The present invention relates to an arithmetic unit that in particular is capable of performing calculations of weighted sums of inputs to neurons in neural networks in an energy-efficient manner, and that can easily be miniaturized.
Artificial neural networks (ANNs) are made up of a multiplicity of neurons. For each neuron, during operation of the ANN a sum of the inputs to the neuron is to be calculated, the sum being weighted with weights of this neuron. A large number of multiplications thus take place whose results are to be added (multiply-and-accumulate, MAC). In stationary applications of ANNs, typically graphics cards, GPUs, are used for these calculations.
In mobile applications, in particular in battery-operated portable devices or in vehicles, it is often the case that too little energy and too little space are available for the use of powerful GPUs.
German Patent Application No. DE 10 2017 218 889 A1 describes a lossy compressed storage of the weights, which saves memory space for the weights without noticeable loss of quality in the final result of the calculation.
According to the present invention, an arithmetic unit is provided for calculating an approximate value for a product or a sum of two inputted numbers. This arithmetic unit includes a plurality of arithmetic modules.
At least one of these arithmetic modules is provided to calculate individual products or individual sums of digits of the inputted numbers. In addition, a plurality of arithmetic modules are connected in an adder. This adder is designed to calculate digits of the product, or of the sum, from the individual products, or from the individual sums. Here it is not excluded that one and the same arithmetic module may both be used for the calculation of an individual product or an individual sum, and may also be part of the adder.
At least one arithmetic module that is required for the calculation of at least one individual product or individual sum, and/or for the propagation of this individual product or this individual sum onto the product or under the sum, is absent in the arithmetic unit, or is connected there in such a way that it can be completely or partially deactivated for the running time of the arithmetic unit.
If a module is missing or is deactivated for the running time, then a result calculated by the arithmetic unit is necessarily no longer exact. However, it has been recognized that in many cases the resulting imprecision has no effect at all, or has only a weak effect, on the final result supplied by the ANN. Thus, if arithmetic units that are not necessarily required to achieve a correct final result are deactivated for the running time or are omitted from the outset in the creation of the arithmetic unit, energy is saved for the operation of these arithmetic units. As a result, in particular mobile battery-operated devices having embedded systems that use an ANN profit from longer battery life.
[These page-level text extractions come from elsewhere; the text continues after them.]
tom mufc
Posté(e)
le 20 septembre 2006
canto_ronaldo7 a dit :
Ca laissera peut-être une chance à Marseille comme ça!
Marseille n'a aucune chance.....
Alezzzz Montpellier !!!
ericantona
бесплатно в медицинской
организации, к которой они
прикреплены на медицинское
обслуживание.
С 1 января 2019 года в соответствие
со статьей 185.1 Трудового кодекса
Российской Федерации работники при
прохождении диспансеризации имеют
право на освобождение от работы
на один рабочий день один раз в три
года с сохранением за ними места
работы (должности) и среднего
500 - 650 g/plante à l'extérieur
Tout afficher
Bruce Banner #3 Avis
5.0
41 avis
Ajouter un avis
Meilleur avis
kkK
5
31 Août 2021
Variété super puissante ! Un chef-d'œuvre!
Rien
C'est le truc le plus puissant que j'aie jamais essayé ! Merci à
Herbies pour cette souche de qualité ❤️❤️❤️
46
In addition, heat emission is also reduced, so that the arithmetic unit and an embedded system including this arithmetic unit can be made smaller.
Depending on the type of the calculation and the accuracy of the inputted numbers, within certain limits it can already be predicted ahead of time what degree of imprecision in a multiplication or addition will not yet have an effect on the final result supplied by the ANN. This can be the case in particular if for example the two inputted numbers themselves have different degrees of imprecision. Thus, for example in the stated weighted summing of inputs to a neuron, frequently weights are used that, in the binary representation, are only 4 bits wide, while the inputs are signed 8-bit values. In multiplications of 4-bit values by 8-bit values, it is often generally possible to omit the calculation of one or more of the lowest-valued bits of the result without negatively affecting the overall performance of the ANN.
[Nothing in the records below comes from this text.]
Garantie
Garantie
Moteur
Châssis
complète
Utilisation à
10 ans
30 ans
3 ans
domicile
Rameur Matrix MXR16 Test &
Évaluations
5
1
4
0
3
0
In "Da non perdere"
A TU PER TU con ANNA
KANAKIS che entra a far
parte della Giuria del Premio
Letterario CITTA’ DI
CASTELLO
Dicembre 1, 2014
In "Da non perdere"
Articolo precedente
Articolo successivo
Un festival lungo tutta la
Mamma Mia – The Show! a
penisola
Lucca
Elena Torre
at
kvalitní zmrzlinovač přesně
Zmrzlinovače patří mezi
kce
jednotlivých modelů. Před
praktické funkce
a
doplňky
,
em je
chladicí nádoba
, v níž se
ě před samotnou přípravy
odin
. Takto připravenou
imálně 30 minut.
In addition, as a function of the data currently to be processed and the specific application, there is even more room for calculating multiplications and additions with reduced precision. Thus, for example in image analysis it is frequently not important to distinguish the RAL color tones 9004 “signal black,” 9011 “graphite black,” 9017 “traffic black,” and 9005 “jet black” from one another. In contrast, it is extremely important to reliably distinguish the colors red and green, which lie close to one another in the wavelength spectrum, because in street traffic and railway traffic they have the opposite meanings “stop” and “go.” Thus, when there are reduced requirements of precision due to the situation, it can make sense, alternatively to or also in combination with the complete omission of arithmetic modules, to deactivate one or more arithmetic modules for the running time.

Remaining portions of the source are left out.